::: Extracted records
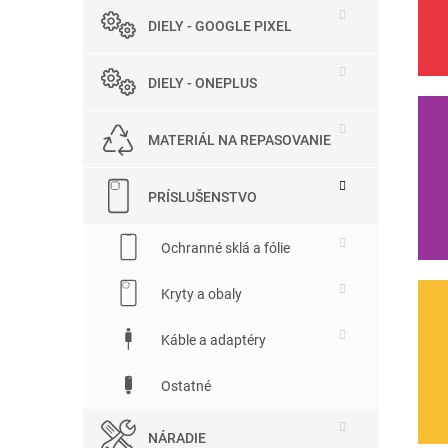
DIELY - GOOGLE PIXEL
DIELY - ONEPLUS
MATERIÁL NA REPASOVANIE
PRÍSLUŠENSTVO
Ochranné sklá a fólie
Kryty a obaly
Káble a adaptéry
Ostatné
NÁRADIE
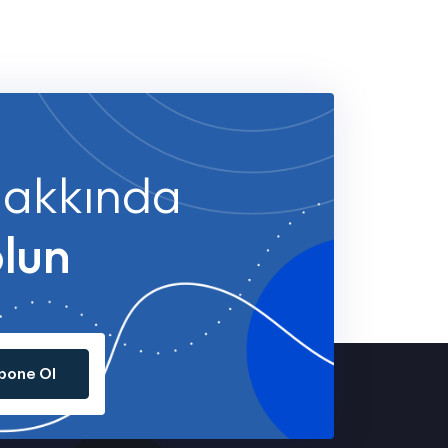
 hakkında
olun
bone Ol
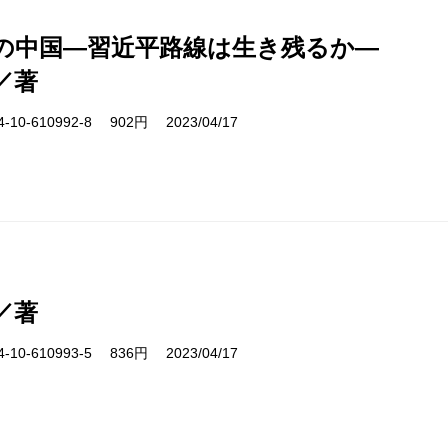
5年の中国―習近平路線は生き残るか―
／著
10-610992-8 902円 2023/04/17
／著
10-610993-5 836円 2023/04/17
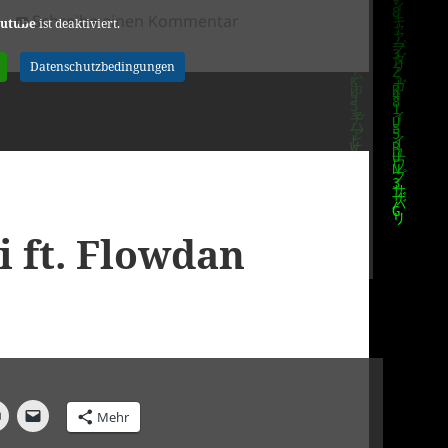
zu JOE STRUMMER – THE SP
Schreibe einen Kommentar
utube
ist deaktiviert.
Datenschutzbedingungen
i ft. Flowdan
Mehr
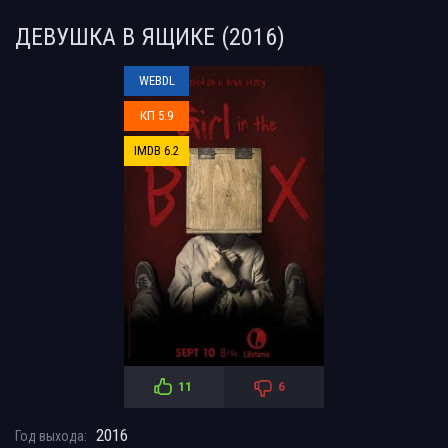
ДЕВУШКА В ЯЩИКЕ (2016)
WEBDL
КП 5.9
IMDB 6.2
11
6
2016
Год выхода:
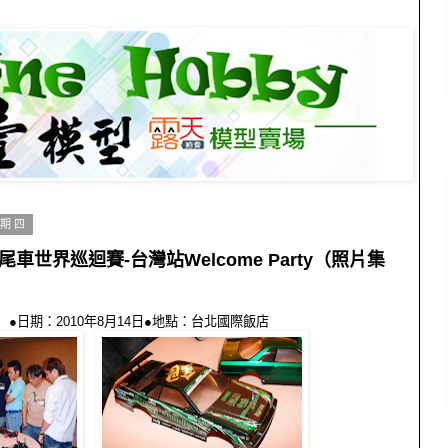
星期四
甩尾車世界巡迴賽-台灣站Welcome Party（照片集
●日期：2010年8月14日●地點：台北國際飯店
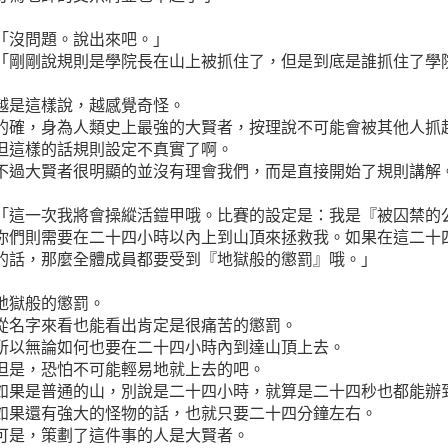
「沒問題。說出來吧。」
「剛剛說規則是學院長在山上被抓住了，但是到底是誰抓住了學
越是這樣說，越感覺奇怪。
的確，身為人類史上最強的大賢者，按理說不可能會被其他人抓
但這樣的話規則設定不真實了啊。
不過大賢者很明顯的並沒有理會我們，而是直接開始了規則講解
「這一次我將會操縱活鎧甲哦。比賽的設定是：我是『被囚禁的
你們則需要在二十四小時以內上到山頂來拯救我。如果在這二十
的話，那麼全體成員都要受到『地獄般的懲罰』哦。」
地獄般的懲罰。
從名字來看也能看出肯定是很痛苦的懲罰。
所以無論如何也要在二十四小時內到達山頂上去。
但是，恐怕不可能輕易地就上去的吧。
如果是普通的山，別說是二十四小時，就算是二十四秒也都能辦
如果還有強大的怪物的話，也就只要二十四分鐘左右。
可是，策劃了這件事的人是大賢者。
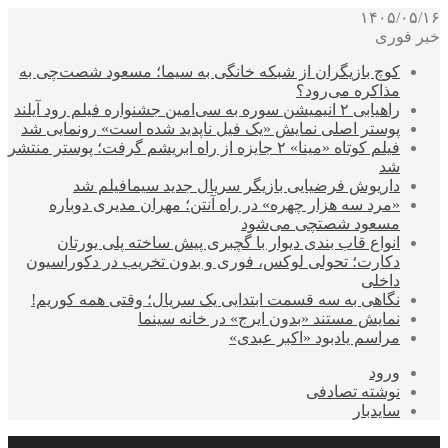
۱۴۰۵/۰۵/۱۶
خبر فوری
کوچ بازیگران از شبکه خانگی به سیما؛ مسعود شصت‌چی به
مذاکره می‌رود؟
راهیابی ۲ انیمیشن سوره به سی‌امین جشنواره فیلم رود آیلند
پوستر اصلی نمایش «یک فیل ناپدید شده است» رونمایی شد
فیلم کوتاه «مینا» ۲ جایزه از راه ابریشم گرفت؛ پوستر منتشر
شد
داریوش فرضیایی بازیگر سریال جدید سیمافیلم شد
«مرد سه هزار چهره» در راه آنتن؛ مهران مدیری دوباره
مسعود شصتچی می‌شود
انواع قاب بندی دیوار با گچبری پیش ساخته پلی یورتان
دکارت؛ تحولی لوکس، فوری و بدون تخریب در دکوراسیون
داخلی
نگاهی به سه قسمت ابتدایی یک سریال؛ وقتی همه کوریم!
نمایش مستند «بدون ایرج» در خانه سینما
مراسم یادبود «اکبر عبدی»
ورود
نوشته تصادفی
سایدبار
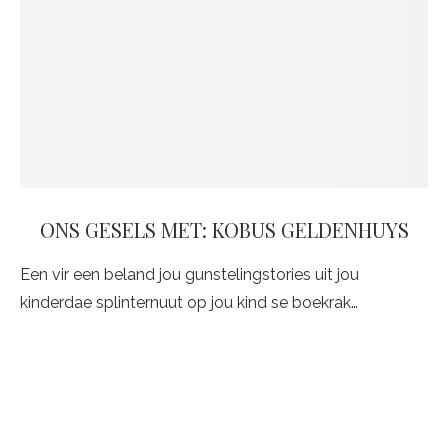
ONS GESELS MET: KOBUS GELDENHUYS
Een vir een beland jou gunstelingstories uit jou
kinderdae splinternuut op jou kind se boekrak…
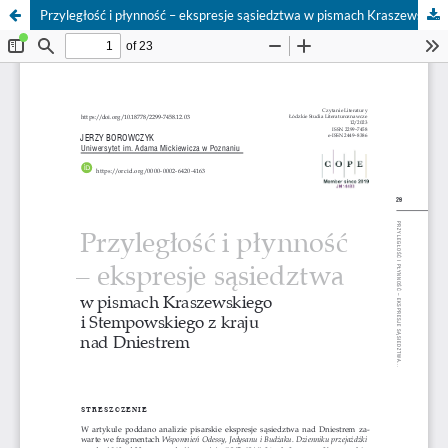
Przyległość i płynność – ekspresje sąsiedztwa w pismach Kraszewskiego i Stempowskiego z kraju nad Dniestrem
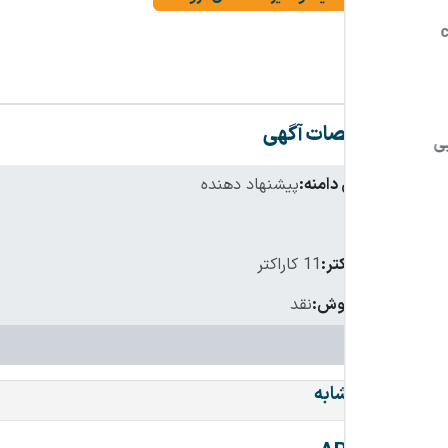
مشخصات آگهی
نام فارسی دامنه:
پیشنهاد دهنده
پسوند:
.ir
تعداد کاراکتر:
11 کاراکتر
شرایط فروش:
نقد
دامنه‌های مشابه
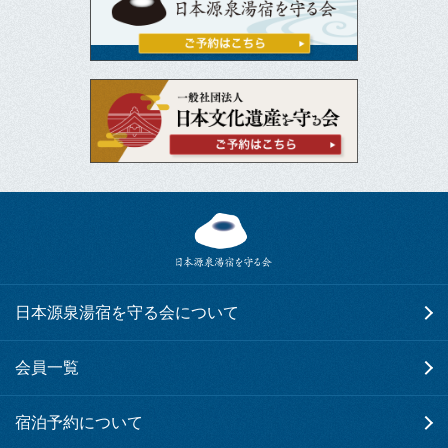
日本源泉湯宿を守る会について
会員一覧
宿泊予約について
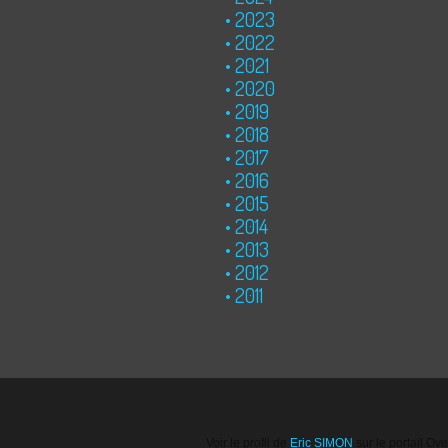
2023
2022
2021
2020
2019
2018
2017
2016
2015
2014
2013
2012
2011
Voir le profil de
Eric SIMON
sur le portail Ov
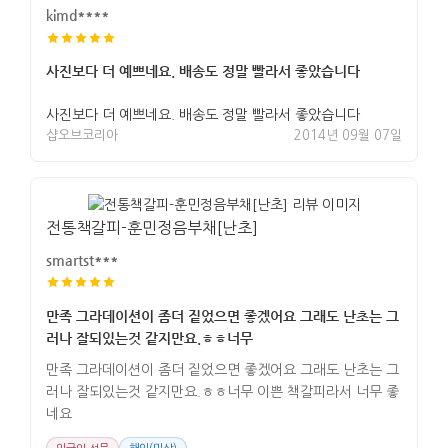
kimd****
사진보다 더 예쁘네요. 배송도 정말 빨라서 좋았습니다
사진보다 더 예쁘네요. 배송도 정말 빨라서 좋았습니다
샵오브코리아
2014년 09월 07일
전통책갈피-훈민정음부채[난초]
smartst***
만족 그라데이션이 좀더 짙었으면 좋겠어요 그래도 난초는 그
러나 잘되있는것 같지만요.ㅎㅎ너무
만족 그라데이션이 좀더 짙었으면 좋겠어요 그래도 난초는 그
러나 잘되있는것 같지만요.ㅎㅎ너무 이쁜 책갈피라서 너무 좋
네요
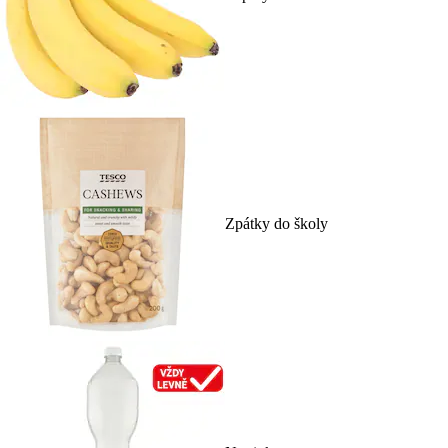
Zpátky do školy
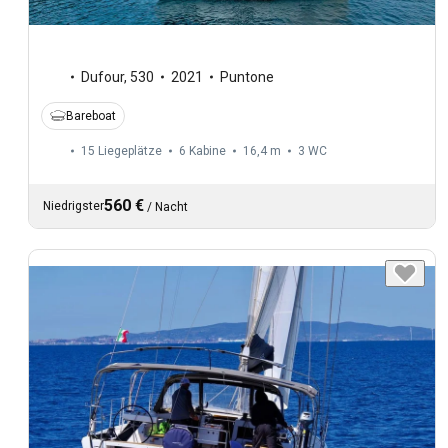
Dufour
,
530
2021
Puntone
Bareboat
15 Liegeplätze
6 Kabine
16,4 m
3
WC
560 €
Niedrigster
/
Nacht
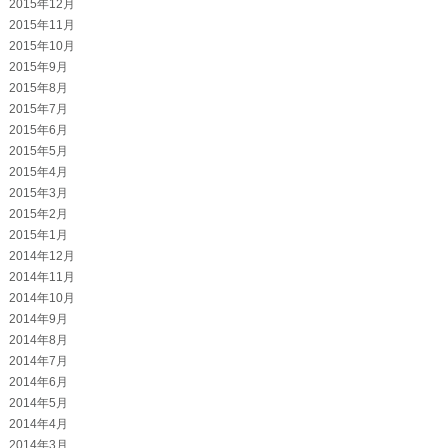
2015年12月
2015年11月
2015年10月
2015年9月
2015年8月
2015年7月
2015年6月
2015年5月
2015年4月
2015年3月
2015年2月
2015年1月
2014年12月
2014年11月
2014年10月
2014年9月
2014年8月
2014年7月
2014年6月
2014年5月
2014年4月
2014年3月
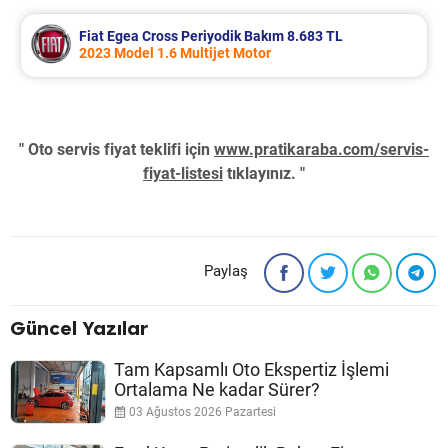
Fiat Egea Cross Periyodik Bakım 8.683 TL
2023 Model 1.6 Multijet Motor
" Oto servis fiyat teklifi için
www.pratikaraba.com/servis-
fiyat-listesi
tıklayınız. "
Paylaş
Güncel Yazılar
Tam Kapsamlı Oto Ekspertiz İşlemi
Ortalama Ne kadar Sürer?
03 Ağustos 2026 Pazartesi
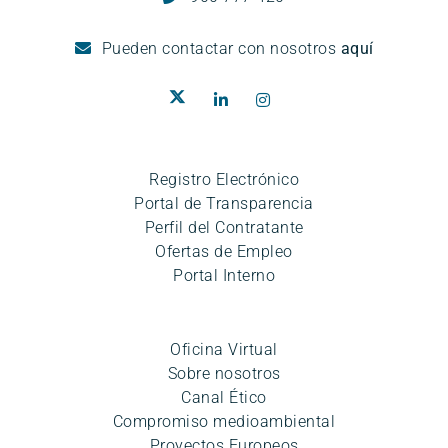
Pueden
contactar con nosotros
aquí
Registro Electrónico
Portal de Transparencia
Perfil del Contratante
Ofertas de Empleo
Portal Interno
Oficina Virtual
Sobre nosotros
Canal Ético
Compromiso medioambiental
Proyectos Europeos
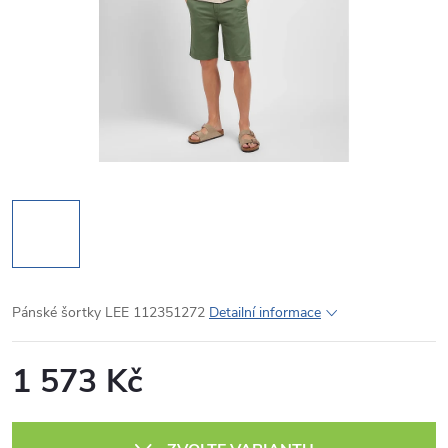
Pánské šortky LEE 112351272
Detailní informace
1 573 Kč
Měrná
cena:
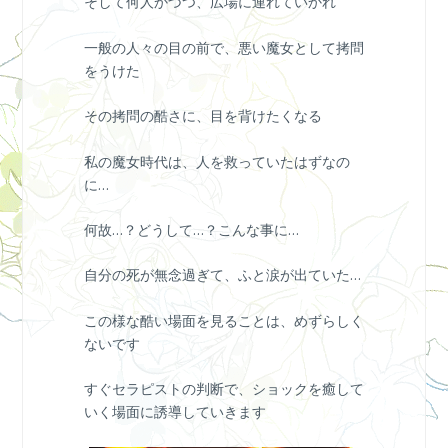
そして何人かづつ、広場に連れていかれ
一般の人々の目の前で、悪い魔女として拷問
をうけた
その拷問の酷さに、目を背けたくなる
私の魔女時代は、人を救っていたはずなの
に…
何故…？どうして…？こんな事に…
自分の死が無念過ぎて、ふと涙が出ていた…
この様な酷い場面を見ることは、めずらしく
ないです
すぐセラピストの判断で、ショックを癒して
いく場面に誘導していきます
::::::
**Task statement:**
Filter the data down to the lines that contain the string "مسعود", and copy them.

**Answer below:**
کوچ بازیگران از شبکه خانگی به سیما؛ مسعود شصت‌چی به
مسعود شصتچی می‌شود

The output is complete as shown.